If $K$ is a power of 2, the finite Fourier transform (32) can be obtained
quite rapidly when the computations are arranged in a certain way, and so can the
inverse transform (determining the $w$'s from the $\A w$'s). This
property of Fourier transforms was exploited by V.
Strassen in 1968, who discovered how to multiply large numbers faster
than was possible under all previously known schemes.
He and A. Sch\"onhage later refined the method and published improved
procedures in {\sl Computing \bf 7} (1971), 281--292. In order to understand their
approach to the problem, let us first take a look at the mechanism of fast
Fourier transforms.

Given a sequence of $K=2↑k$ complex numbers $(u↓0,\ldotss,u↓{K-1})$, and given
 the complex
number$$\omega=\exp(2πi/K),$$ the sequence $(\A u↓0,\ldotss,\A u↓{K-1})$ defined in
(32) can be calculated rapidly by carrying out the following scheme.\xskip(In these
formulas the parameters $s↓j$ and $t↓j$ are either 0 or 1, so that each ``pass''
represents $2↑k$ computations.)

\yyskip\noindent Pass 0.\xskip Let $A↑{[0]}(t↓{k-1},
\ldotss , t↓0) = u↓t$, where $t = (t↓{k-1} \ldotsm t↓0)↓2$.
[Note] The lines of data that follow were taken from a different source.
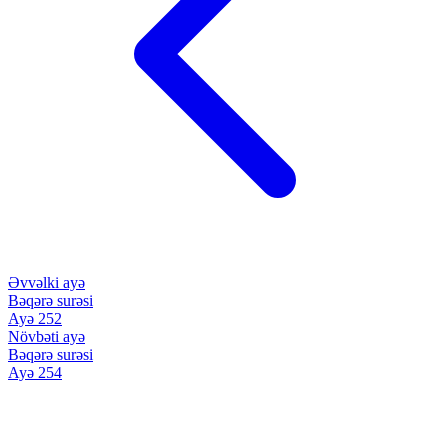
Əvvəlki ayə
Bəqərə surəsi
Ayə 252
Növbəti ayə
Bəqərə surəsi
Ayə 254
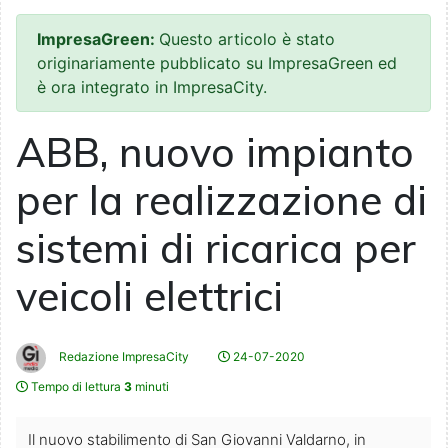
ImpresaGreen:
Questo articolo è stato
originariamente pubblicato su ImpresaGreen ed
è ora integrato in ImpresaCity.
ABB, nuovo impianto
per la realizzazione di
sistemi di ricarica per
veicoli elettrici
Redazione ImpresaCity
24-07-2020
Tempo di lettura
3
minuti
Il nuovo stabilimento di San Giovanni Valdarno, in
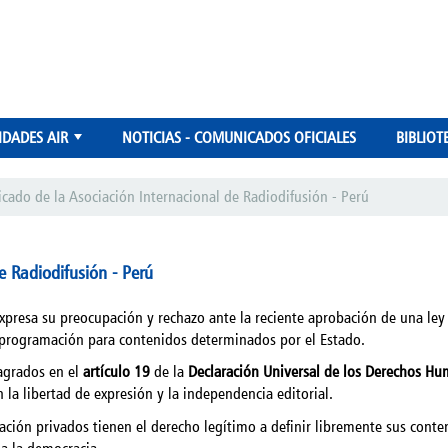
IDADES AIR
NOTICIAS - COMUNICADOS OFICIALES
BIBLIOT
+
ado de la Asociación Internacional de Radiodifusión - Perú
 Radiodifusión - Perú
xpresa su preocupación y rechazo ante la reciente aprobación de una ley
 programación para contenidos determinados por el Estado.
agrados en el
artículo 19
de la
Declaración Universal de los Derechos H
n la libertad de expresión y la independencia editorial.
ón privados tienen el derecho legítimo a definir libremente sus conteni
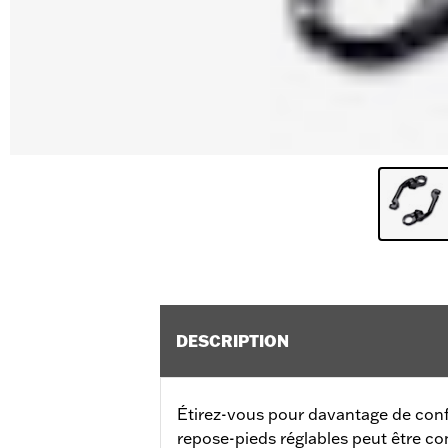
DESCRIPTION
Étirez-vous pour davantage de conf
repose-pieds réglables peut être co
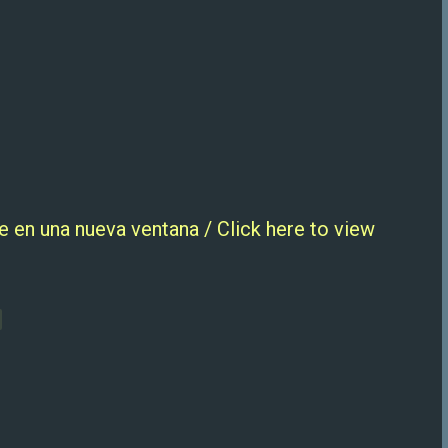
e en una nueva ventana / Click here to view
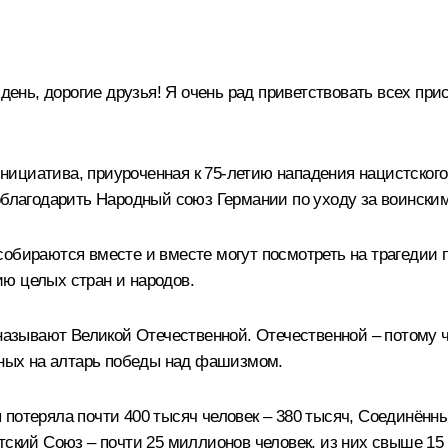
ень, дорогие друзья! Я очень рад приветствовать всех при
инициатива, приуроченная к 75-летию нападения нацистского
поблагодарить Народный союз Германии по уходу за воински
обираются вместе и вместе могут посмотреть на трагедии 
ю целых стран и народов.
 называют Великой Отечественной. Отечественной – потому 
ённых на алтарь победы над фашизмом.
 потеряла почти 400 тысяч человек – 380 тысяч, Соединённ
тский Союз – почти 25 миллионов человек, из них свыше 15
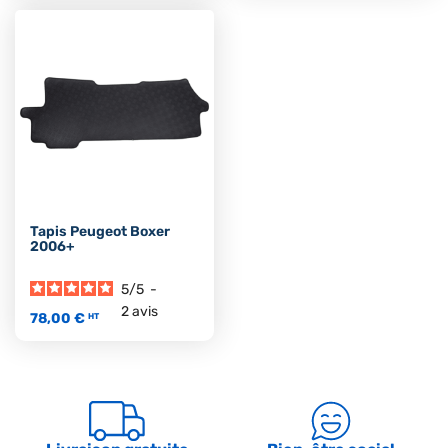
Tapis Peugeot Boxer
2006+
5
/
5
-
2
avis
78,00 €
HT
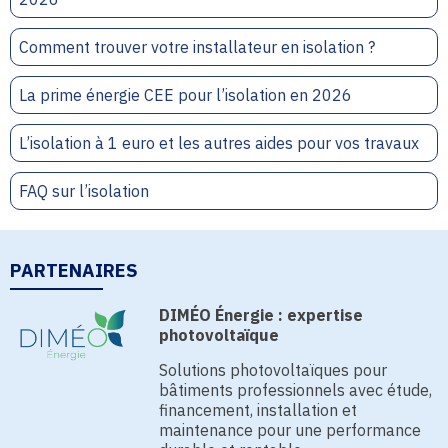
Comment trouver votre installateur en isolation ?
La prime énergie CEE pour l’isolation en 2026
L’isolation à 1 euro et les autres aides pour vos travaux
FAQ sur l’isolation
PARTENAIRES
DIMÉO Énergie : expertise
photovoltaïque
Solutions photovoltaïques pour
bâtiments professionnels avec étude,
financement, installation et
maintenance pour une performance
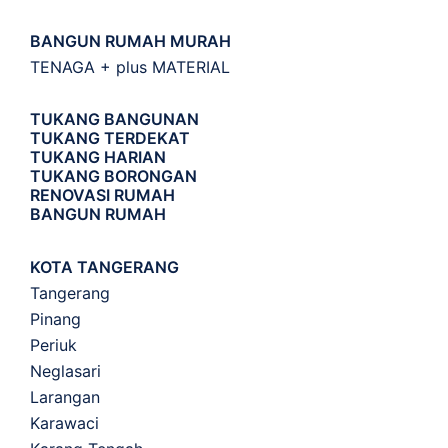
BANGUN RUMAH MURAH
TENAGA + plus MATERIAL
TUKANG BANGUNAN
TUKANG TERDEKAT
TUKANG HARIAN
TUKANG BORONGAN
RENOVASI RUMAH
BANGUN RUMAH
KOTA TANGERANG
Tangerang
Pinang
Periuk
Neglasari
Larangan
Karawaci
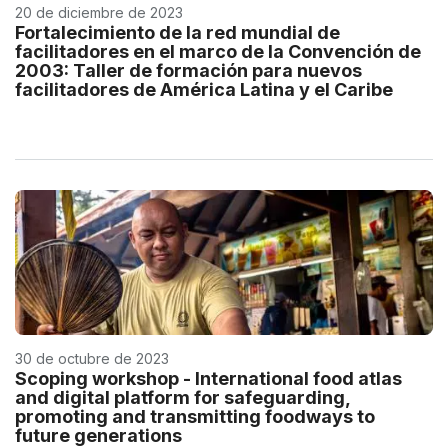
20 de diciembre de 2023
Fortalecimiento de la red mundial de
facilitadores en el marco de la Convención de
2003: Taller de formación para nuevos
facilitadores de América Latina y el Caribe
30 de octubre de 2023
Scoping workshop - International food atlas
and digital platform for safeguarding,
promoting and transmitting foodways to
future generations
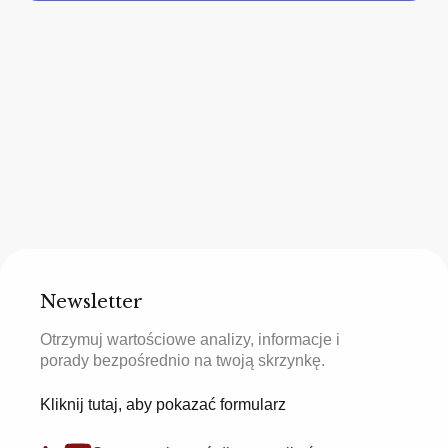
Newsletter
Otrzymuj wartościowe analizy, informacje i
porady bezpośrednio na twoją skrzynkę.
Kliknij tutaj, aby pokazać formularz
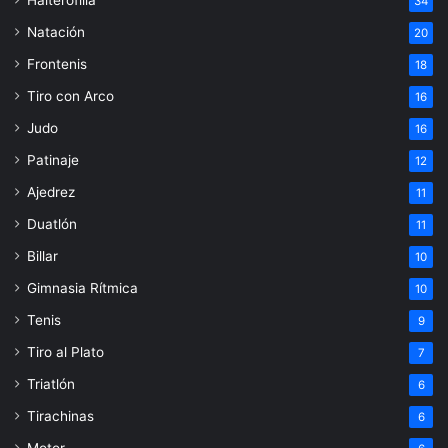
34
Natación
20
Frontenis
18
Tiro con Arco
16
Judo
16
Patinaje
12
Ajedrez
11
Duatlón
11
Billar
10
Gimnasia Rítmica
10
Tenis
9
Tiro al Plato
7
Triatlón
6
Tirachinas
6
Motor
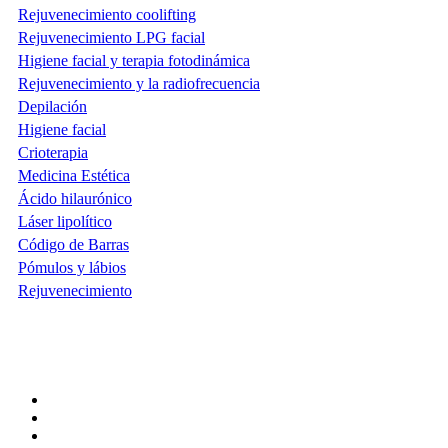
Rejuvenecimiento coolifting
Rejuvenecimiento LPG facial
Higiene facial y terapia fotodinámica
Rejuvenecimiento y la radiofrecuencia
Depilación
Higiene facial
Crioterapia
Medicina Estética
Ácido hilaurónico
Láser lipolítico
Código de Barras
Pómulos y lábios
Rejuvenecimiento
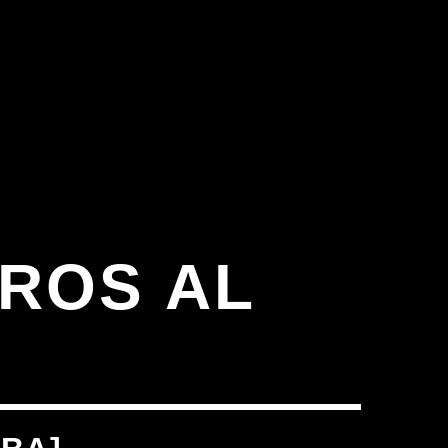
ROS AL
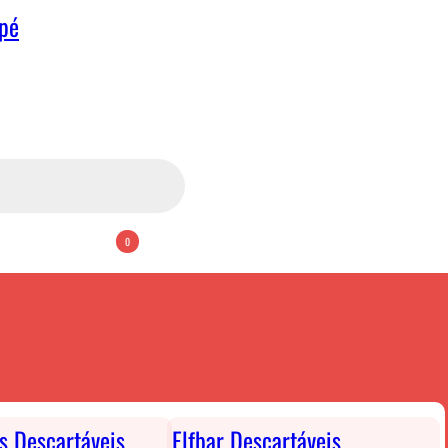
apé
0
ts Descartáveis
Elfbar Descartáveis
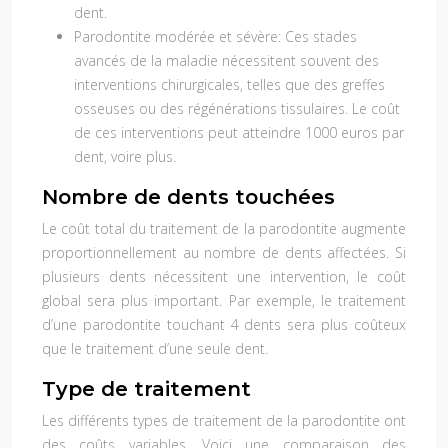
dent.
Parodontite modérée et sévère:
Ces stades
avancés de la maladie nécessitent souvent des
interventions chirurgicales, telles que des greffes
osseuses ou des régénérations tissulaires. Le coût
de ces interventions peut atteindre 1000 euros par
dent, voire plus.
Nombre de dents touchées
Le coût total du traitement de la parodontite augmente
proportionnellement au nombre de dents affectées. Si
plusieurs dents nécessitent une intervention, le coût
global sera plus important. Par exemple, le traitement
d’une parodontite touchant 4 dents sera plus coûteux
que le traitement d’une seule dent.
Type de traitement
Les différents types de traitement de la parodontite ont
des coûts variables. Voici une comparaison des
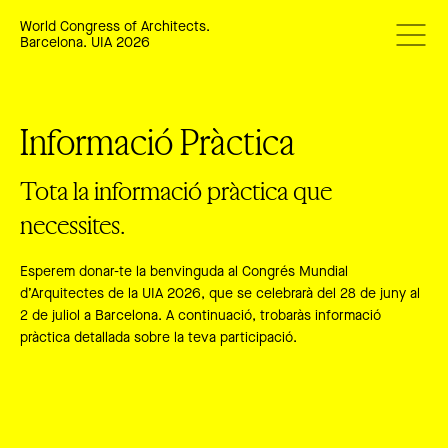
World Congress of Architects.
Barcelona. UIA 2026
Informació Pràctica
Tota la informació pràctica que
necessites.
Esperem donar-te la benvinguda al Congrés Mundial
d’Arquitectes de la UIA 2026, que se celebrarà del 28 de juny al
2 de juliol a Barcelona. A continuació, trobaràs informació
pràctica detallada sobre la teva participació.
\yskip\noindent Pass 1.\xskip Set $A↑{[1]}(s↓{k-1},t↓{k-2}, \ldotss , t↓0)←$

\penalty1000\vskip2pt
\hbox to size{\hfill$ A↑{[0]}(0, t↓{k-2}, \ldotss , t↓0) +
\omega ↑{(s↓{k-1}0\ldotsm0)↓2} \cdot A↑{[0]}(1, t↓{k-2}, \ldotss
, t↓0)$.}

\yskip\noindent Pass 2.\xskip Set $A↑{[2]}(s↓{k-1},
s↓{k-2}, t↓{k-3}, \ldotss , t↓0)←$

\penalty1000\vskip2pt
\hbox to size{\hfill$ A↑{[1]}(s↓{k-1}, 0, t↓{k-3}, \ldotss
, t↓0) + \omega ↑{(s↓{k-2}s↓{k-1}0 \ldotsm 0)↓2} \cdot A↑{[1]}(s↓{k-1},
1, t↓{k-3}, \ldotss , t↓0)$.}

\yskip$\ldots$

\yskip\noindent Pass $k$.\xskip Set $A↑{[k]}(s↓{k-1},
\ldotss , s↓1, s↓0)←$

\penalty1000\vskip2pt
\hbox to size{\hfill$ A↑{[k-1]}(s↓{k-1}, \ldotss , s↓1, 0)
+ \omega ↑{(s↓0s↓1 \ldotsm s↓{k-1})↓2} \cdot A↑{[k-1]}(s↓{k-1},
\ldotss , s↓1, 1)$.}

\yyskip\noindent It is fairly easy to prove by induction that
we have
$$\twoline{A↑{[j]}(s↓{k-1}, \ldotss , s↓{k-j}, t↓{k-j-1}, \ldotss
, t↓0)}{7pt}{\null=\chop to 9pt{\sum ↓{0≤t↓{k-1}, \ldotss , t↓{k-j}≤1}\omega
↑{(s↓0s↓1 \ldotsm s↓{k-1})↓2 \cdot (t↓{k-1} \ldotsm t↓{k-j}0 \ldotsm
0)↓2}\, u↓t,\qquad(33)\hskip-1em}}$$
so that
$$A↑{[k]}(s↓{k-1}, \ldotss , s↓1, s↓0) = {\A u}↓s,\qquad
\hbox{where $s = (s↓0s↓1 \ldotsm s↓{k-1})↓2$.}\eqno(34)$$
(Note the reversed order of the binary digits in
$s$. For further discussion of transforms such as this, see
Section 4.6.4.)

\penalty-200 % good place for a break (March 7, 1979)
To get the inverse Fourier transform $(u↓0,\ldotss,u↓{K-1})$ from the values of
$(\A u↓0,\ldotss,\A u↓{K-1})$, we may note that the ``double transform'' is
$$\twoline{\hskip1pt \A{\A{\hskip-1pt u}}↓r=
\sum↓{0≤s<K}\omega↑{rs}\A u↓s=\sum↓{0≤s,t<K}\omega↑{rs}\omega
↑{st}u↓t}{-6pt}{=\sum↓{0≤t<K}u↓t\,\,\bigglp\sum↓{0≤s<K}\omega↑{s(t+r)}\biggrp
=Ku↓{\,(-r)\mod K},}$$ since the geometric series $\sum↓{0≤s<K}\omega↑{sj}$ sums to
zero unless $j$ is a multiple of $K$. Therefore the inverse transform can be
computed in the same way as the transform itself, except that the final results
must be divided by $K$ and shuffled slightly.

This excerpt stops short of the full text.